Bearing in mind what I see as "right" or processed enough other people may view as horrendous, its a very subjective thing.

Brett has got a point, for the majority of shots I take the camera is just a thing, a tool if you like, quite happy using a £79 point and shoot too, I am not a pro so it doesn't really matter to me. In the scheme of things the D700 and that collection of glass is not a dear set up, just start looking at the hassleblad site or something from Leica.....!!!!:doublesho


----------



## Eddy (Apr 13, 2008)

Dude, those shots are mind boggling, all of them, I adore the indorr shots of the rooms etc.

Stunning work!


----------



## CliveP (Feb 1, 2009)

Lovely!

I worked in Boston, MA for a year so brings back great memories! Fantastic pictures.

Many Thanks,
Regards,
Clive.


----------



## dubnut71 (Jul 25, 2006)

CliveP said:


> Lovely!
> 
> I worked in Boston, MA for a year so brings back great memories! Fantastic pictures.
> 
> ...


Thanks Clive, I am jealous of the fact you lived there, its one hell of a cool city.


----------



## CliveP (Feb 1, 2009)

dubnut71 said:


> Thanks Clive, I am jealous of the fact you lived there, its one hell of a cool city.


It was great but also hard work, in many ways I loved it - could have gone there permanently, the offer would have made your eyes water - however despite being quite a workaholic, the thought of just ten days holiday a year was enough to make me decide to return to England for a still pretty decent salary...

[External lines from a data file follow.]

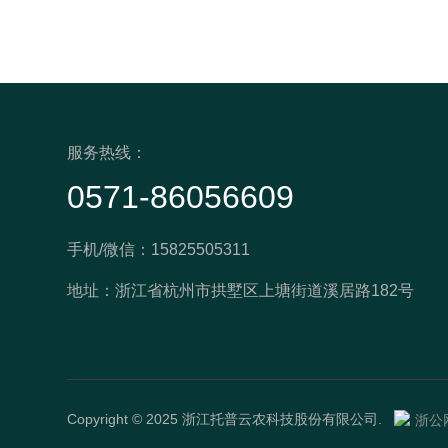
服务热线：
0571-86056609
手机/微信：15825505311
地址：浙江省杭州市拱墅区上塘街道溪居路182号
Copyright © 2025 浙江托普云农科技股份有限公司.
浙公网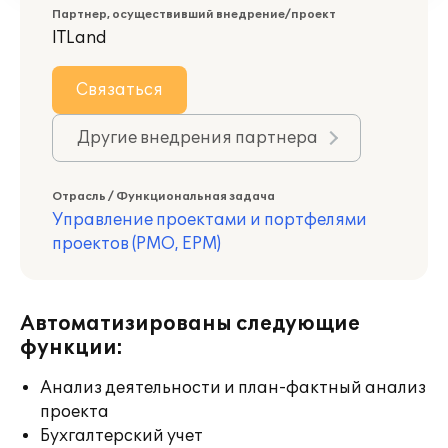
Партнер, осуществивший внедрение/проект
ITLand
Связаться
Другие внедрения партнера
Отрасль / Функциональная задача
Управление проектами и портфелями
проектов (PMO, EPM)
Автоматизированы следующие
функции:
Анализ деятельности и план-фактный анализ
проекта
Бухгалтерский учет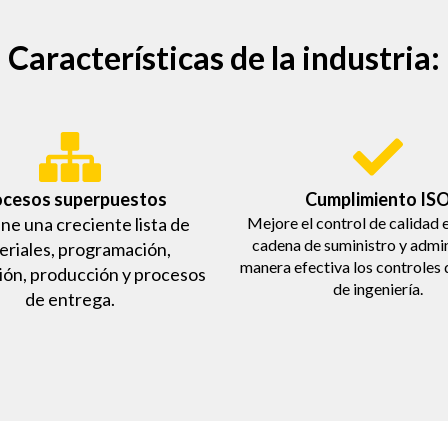
Características de la industria:
ocesos superpuestos
Cumplimiento IS
e una creciente lista de
Mejore el control de calidad 
cadena de suministro y admin
eriales, programación,
manera efectiva los controles
ión, producción y procesos
de ingeniería.
de entrega.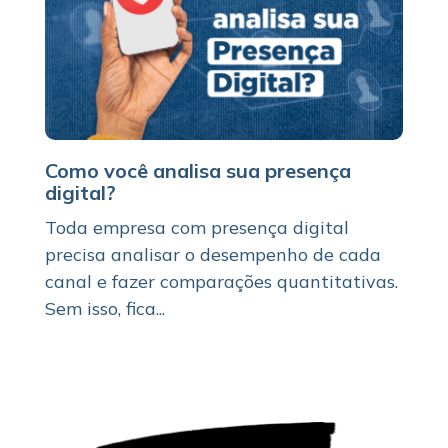
Como você analisa sua presença
digital?
Toda empresa com presença digital
precisa analisar o desempenho de cada
canal e fazer comparações quantitativas.
Sem isso, fica...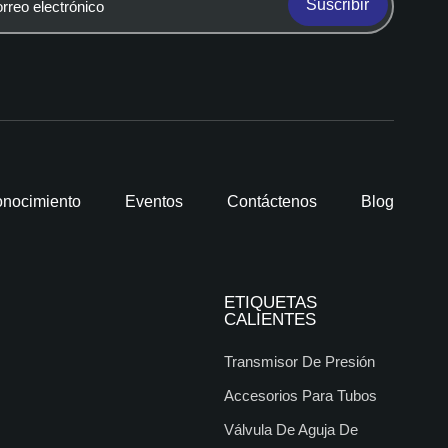
Suscribir
nocimiento
Eventos
Contáctenos
Blog
ETIQUETAS
CALIENTES
Transmisor De Presión
Accesorios Para Tubos
Válvula De Aguja De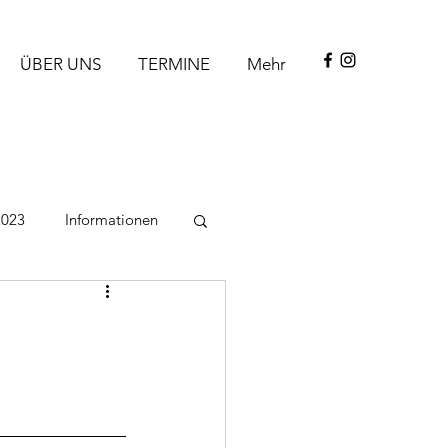
ÜBER UNS
TERMINE
Mehr
2023
Informationen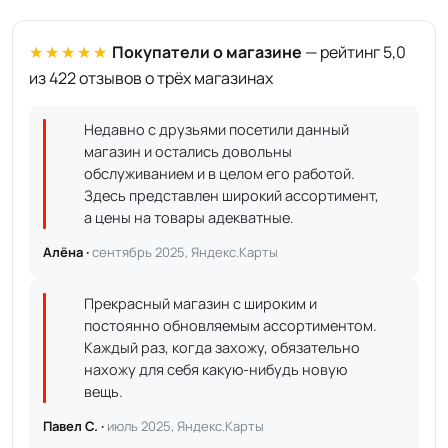
★★★★★
Покупатели о магазине
— рейтинг 5,0
из 422 отзывов о трёх магазинах
Недавно с друзьями посетили данный
магазин и остались довольны
обслуживанием и в целом его работой.
Здесь представлен широкий ассортимент,
а цены на товары адекватные.
Алёна ·
сентябрь 2025, Яндекс.Карты
Прекрасный магазин с широким и
постоянно обновляемым ассортиментом.
Каждый раз, когда захожу, обязательно
нахожу для себя какую-нибудь новую
вещь.
Павел С. ·
июль 2025, Яндекс.Карты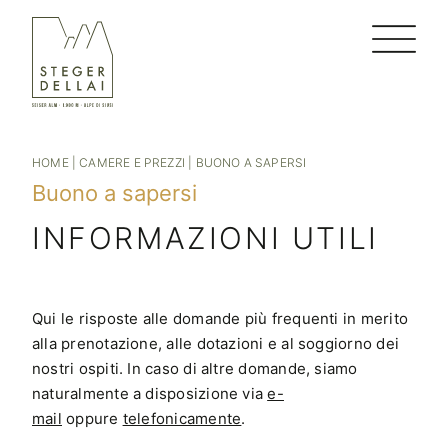
HOME
|
CAMERE E PREZZI
|
BUONO A SAPERSI
Buono a sapersi
INFORMAZIONI UTILI
Qui le risposte alle domande più frequenti in merito
alla prenotazione, alle dotazioni e al soggiorno dei
nostri ospiti. In caso di altre domande, siamo
naturalmente a disposizione via
e-
mail
oppure
telefonicamente
.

Was a great time and it was related to one of the pics - good old Dunkin' !

Regards,
Clive.


----------



## Pk777 (Apr 12, 2011)

Boston is amazing and I loved living there, hopefully moving back soon this is the pad, pearl st, house only up about 3 years now, the beige one with the garage! Makes me depressed being here, got over at Xmas and was even nicer, tho kinda hairy in snow driving Down the hill lol


----------



## n_d_fox (Apr 18, 2007)

I dont think i havent ever been anything but impressed by the shots you take, if i could learn a style or develop an eye for a pic it would echo yours completely mate, love them !

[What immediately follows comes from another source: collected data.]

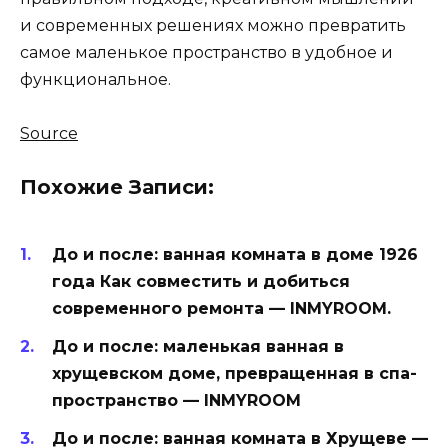
и современных решениях можно превратить
самое маленькое пространство в удобное и
функциональное.
Source
Похожие Записи:
До и после: ванная комната в доме 1926
года Как совместить и добиться
современного ремонта — INMYROOM.
До и после: маленькая ванная в
хрущевском доме, превращенная в спа-
пространство — INMYROOM
До и после: ванная комната в Хрущеве —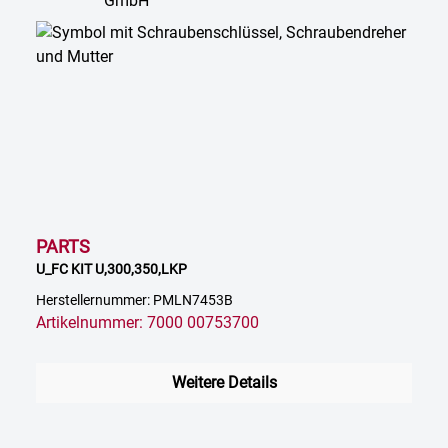
PARTS
U_FC KIT U,300,350,LKP
Herstellernummer: PMLN7453B
Artikelnummer: 7000 00753700
Weitere Details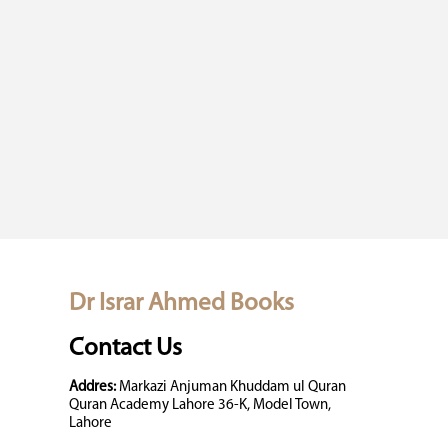
Dr Israr Ahmed Books
Contact Us
Addres:
Markazi Anjuman Khuddam ul Quran
Quran Academy Lahore 36-K, Model Town,
Lahore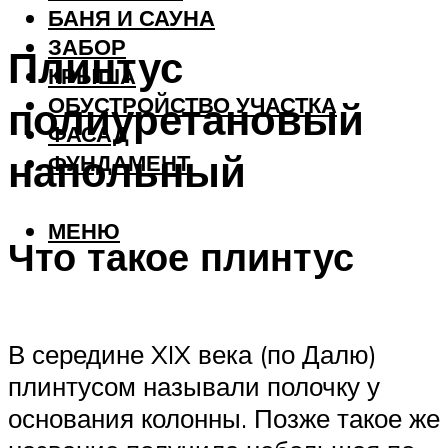
БАНЯ И САУНА
ЗАБОР
Плинтус
КРЫША
ОБУСТРОЙСТВО УЧАСТКА
полиуретановый
ФАСАД
напольный
ФУНДАМЕНТ
МЕНЮ
Что такое плинтус
В середине XIX века (по Далю)
плинтусом называли полочку у
основания колонны. Позже такое же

Some of the places you visit are pretty special too mind, really liking the pics from the hotel, how cool is it that they leave an iPad in the room for you to play with and lets be honest, any one of us would love to have that bin at home !


----------



## Hugi (May 11, 2011)

I'm in Boston every year for a month. I love this City. 

And your pictures are just awesome!


----------



## dubnut71 (Jul 25, 2006)

n_d_fox said:


> I dont think i havent ever been anything but impressed by the shots you take, if i could learn a style or develop an eye for a pic it would echo yours completely mate, love them !
> 
> Some of the places you visit are pretty special too mind, really liking the pics from the hotel, how cool is it that they leave an iPad in the room for you to play with and lets be honest, any one of us would love to have that bin at home !


Cheers buddy, its not really a style its just point the camera at stuff and shoot really. Got some advice from a chap called Tim Wallace (Ambient Life - does PB's stuff and has a cracking site http://www.ambientlife.co.uk/gallery.html) and it was just develop your own style not follow someone else's, so thats what I did I suppose.

Bizarrely enough the white ipad2 was a gift for my g/f from the concierge at the hotel, the travel company she uses for work is the same one she booked this through and it was a bit of a thank you for all of the corporate travel she books with them, so that was nice but I haven't got my hands on it, its been very swiftly squared away by her!! I am looking all over for the bin back in the UK though, I would love one of them in my bathroom it was cool!!:thumb:


----------